Keith Karwacki had the arguably difficult task of convincing twenty-somethings to consider a career selling insurance. The territory manager for Combined Insurance in Manchester had a persuasive story, however - more than three decades with the same company, and the kind of long-term success that helped him put two children through college.
Karwacki had the ear of Kyle Poirier, who has an associate's degree in business and expects to earn a bachelor's in computer information systems from UNH-Manchester in December. Karwacki told Poirier he could make $40,000 to $45,000 a year and would enjoy such perks as a 401(k) plan. He got him to commit to an interview.
Karwacki said he attracts new workers by employing the same skills he uses in the field. And he employed them on me. He mentioned the musical notes on my tie and used them as a cue to drum up a conversation about seeing Billy Joel the night before on Jimmy Fallon's late-night talk show.

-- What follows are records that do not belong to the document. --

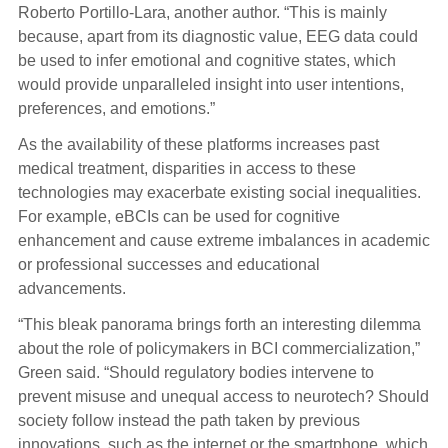
Roberto Portillo-Lara, another author. “This is mainly
because, apart from its diagnostic value, EEG data could
be used to infer emotional and cognitive states, which
would provide unparalleled insight into user intentions,
preferences, and emotions.”
As the availability of these platforms increases past
medical treatment, disparities in access to these
technologies may exacerbate existing social inequalities.
For example, eBCIs can be used for cognitive
enhancement and cause extreme imbalances in academic
or professional successes and educational
advancements.
“This bleak panorama brings forth an interesting dilemma
about the role of policymakers in BCI commercialization,”
Green said. “Should regulatory bodies intervene to
prevent misuse and unequal access to neurotech? Should
society follow instead the path taken by previous
innovations, such as the internet or the smartphone, which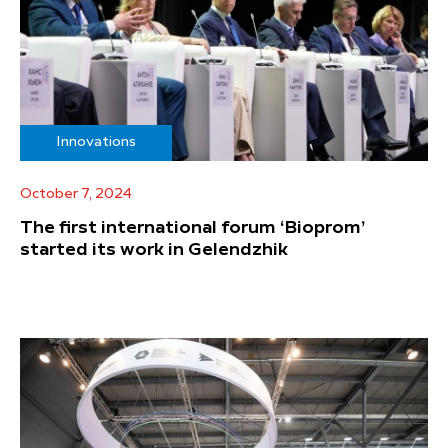
Innovations
October 7, 2024
The first international forum ‘Bioprom’
started its work in Gelendzhik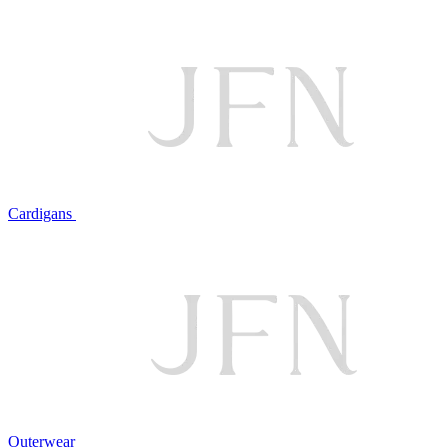
Cardigans
Outerwear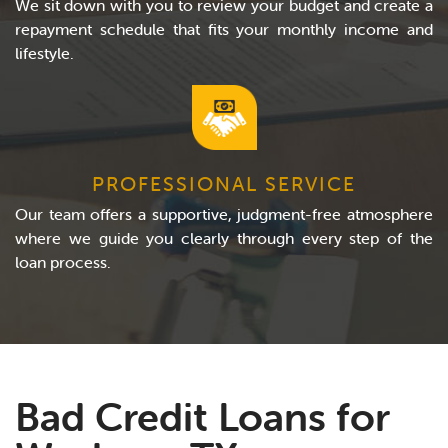
We sit down with you to review your budget and create a
repayment schedule that fits your monthly income and
lifestyle.
PROFESSIONAL SERVICE
Our team offers a supportive, judgment-free atmosphere
where we guide you clearly through every step of the
loan process.
Bad Credit Loans for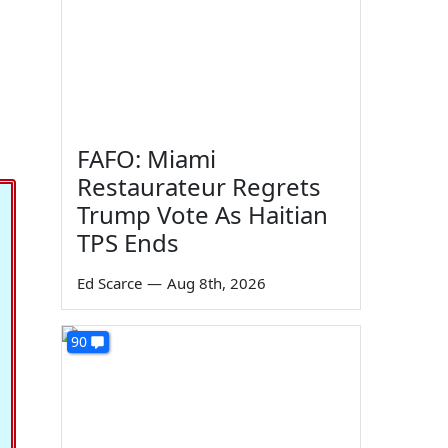
FAFO: Miami
Restaurateur Regrets
Trump Vote As Haitian
TPS Ends
Ed Scarce
—
Aug 8th, 2026
90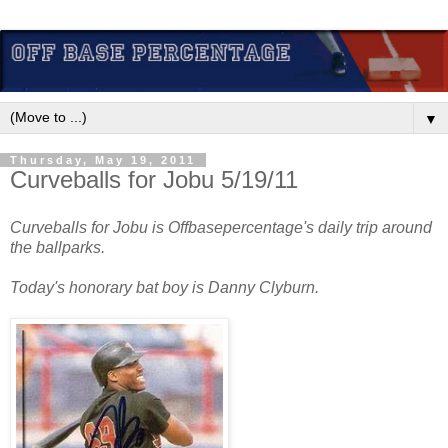
▼
Thursday, May 19, 2011
Curveballs for Jobu 5/19/11
Curveballs for Jobu is Offbasepercentage's daily trip around
the ballparks.
Today's honorary bat boy is Danny Clyburn.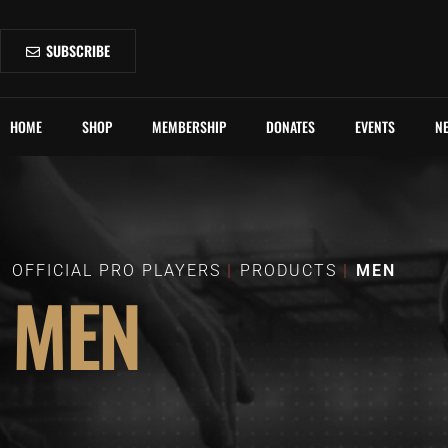
SUBSCRIBE
HOME
SHOP
MEMBERSHIP
DONATES
EVENTS
N
OFFICIAL PRO PLAYERS
PRODUCTS
MEN
MEN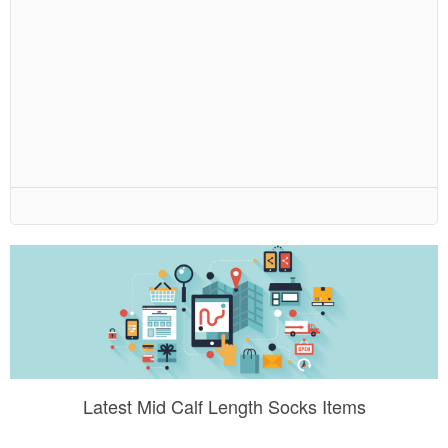
Latest Mid Calf Length Socks Items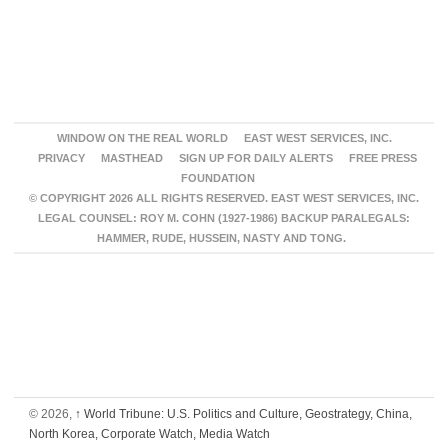
WINDOW ON THE REAL WORLD
EAST WEST SERVICES, INC.
PRIVACY
MASTHEAD
SIGN UP FOR DAILY ALERTS
FREE PRESS
FOUNDATION
© COPYRIGHT 2026 ALL RIGHTS RESERVED. EAST WEST SERVICES, INC.
LEGAL COUNSEL: ROY M. COHN (1927-1986) BACKUP PARALEGALS:
HAMMER, RUDE, HUSSEIN, NASTY AND TONG.
© 2026,
↑
World Tribune: U.S. Politics and Culture, Geostrategy, China,
North Korea, Corporate Watch, Media Watch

He asked me first if I were a musician. As all salespeople know, people love to talk about themselves more than anything else. In short, this guy was good. He got me to like him immediately.
"I've been in sales for 34 years. This is just a form of sales," Karwacki said. "You read the prospect, find what their hot buttons are and then sell them on the position."
Karwacki emphasizes to potential recruits that they will become employees of the company, rather than contract workers, unlike many sales positions.
"It was an opportunity for me," he said. "I shook the right hand 34 years ago."